Men who continue to smoke after they have received a diagnosis of cancer are more likely to die than those who find out they have cancer and quit smoking, according to a new study.

The findings come from a study of Chinese men, ages 45 to 64. Men who smoked after receiving a cancer diagnosis had a 59 percent higher risk of death from all causes, compared with men who did not smoke after receiving a diagnosis of cancer, HealthDay reports.

The risk of death among men who continued to smoke was 2.95-fold higher for men with bladder cancer, 2.36-fold higher for lung cancer, and 2.31-fold higher for colorectal cancer, compared with men who quit smoking after their diagnosis.

The findings are published in the journal Cancer Epidemiology, Biomarkers & Prevention.

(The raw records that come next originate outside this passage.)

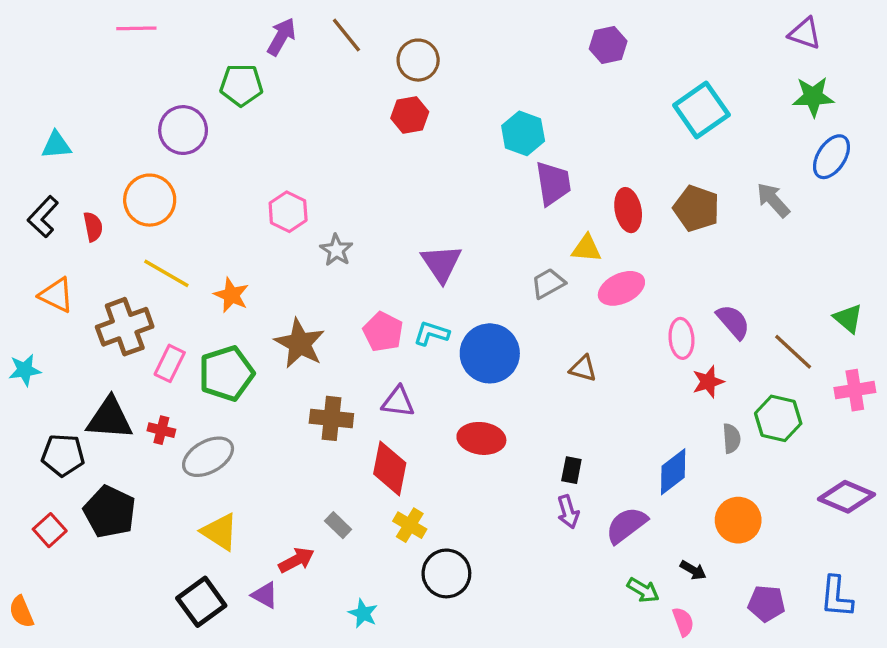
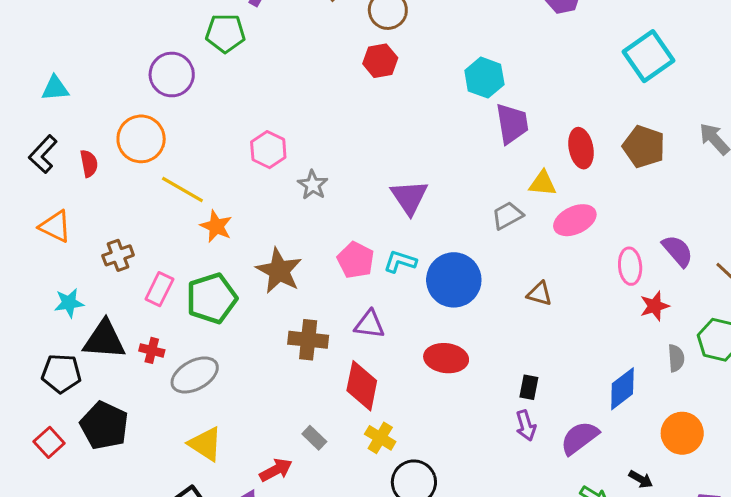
yellow line: (166, 273) -> (182, 189), moved
brown cross: (125, 327) -> (118, 255), size x0.6
cyan star: (25, 370) -> (69, 303), moved

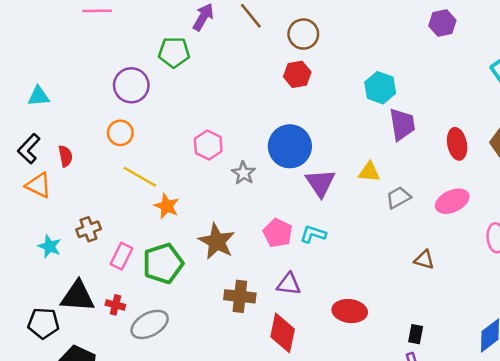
orange circle: (141, 139) -> (120, 133), moved, size x0.7
yellow triangle: (543, 183) -> (369, 172), moved
orange triangle: (55, 226) -> (39, 185), moved
blue circle: (454, 280) -> (290, 146), moved
cyan star: (69, 303) -> (50, 246), moved, turned 30

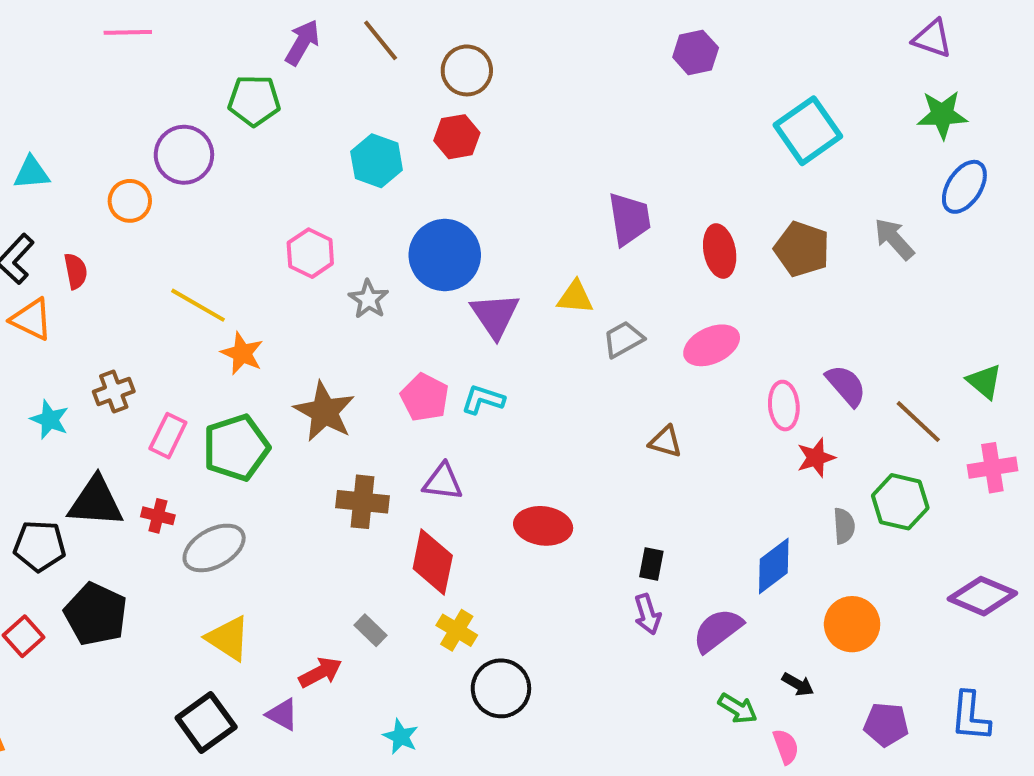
cyan hexagon: (380, 88) -> (377, 161), moved
orange circle: (120, 133) -> (130, 201), moved

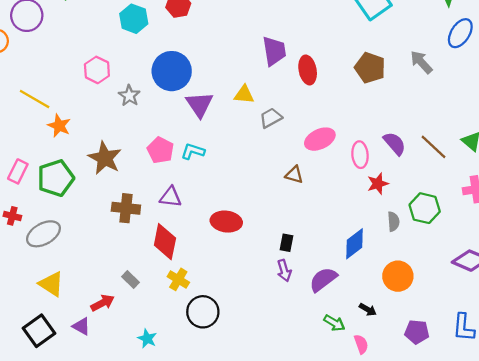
red ellipse: (720, 251) -> (308, 70), moved
pink ellipse: (712, 345) -> (320, 139), moved
brown line: (918, 422) -> (434, 147), moved

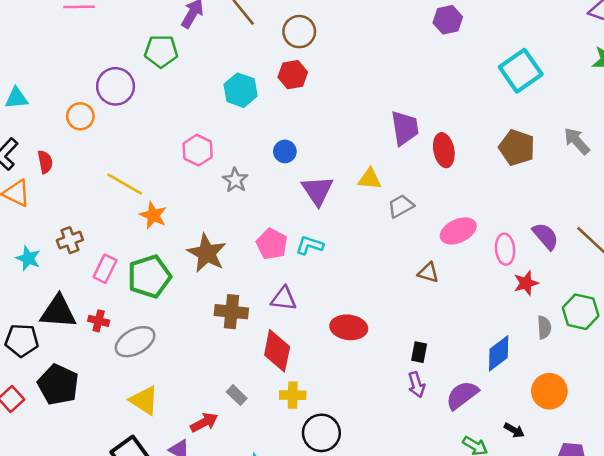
blue circle: (172, 71) -> (285, 151), size x0.5
yellow cross: (178, 279) -> (293, 395), turned -30

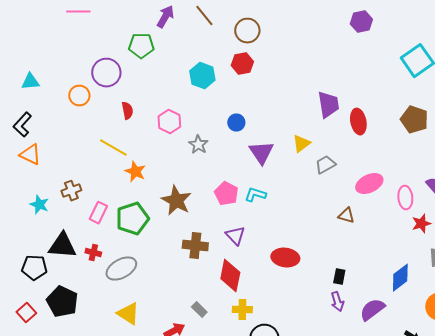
red semicircle: (45, 162) -> (127, 111), moved
yellow triangle: (370, 179) -> (301, 144), turned -42
purple triangle: (284, 299) -> (235, 236), turned 40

“Many cancer patients and their health care providers assume that it is not worth the effort to stop smoking at a time when the damage from smoking has already been done, considering these patients have been diagnosed with cancer,” study author Dr. Li Tao of the Cancer Prevention Institute of California, said in a journal news release. “Our study provides evidence of the impact of postdiagnosis smoking on survival after cancer, and assists in addressing the critical issue of tobacco control in cancer survivorship.”

Tao said only a small percentage of cancer patients who are smokers when they are diagnosed with cancer receive formal smoking cessation counseling from their doctor, and less than half of these patients eventually quit smoking after their diagnosis.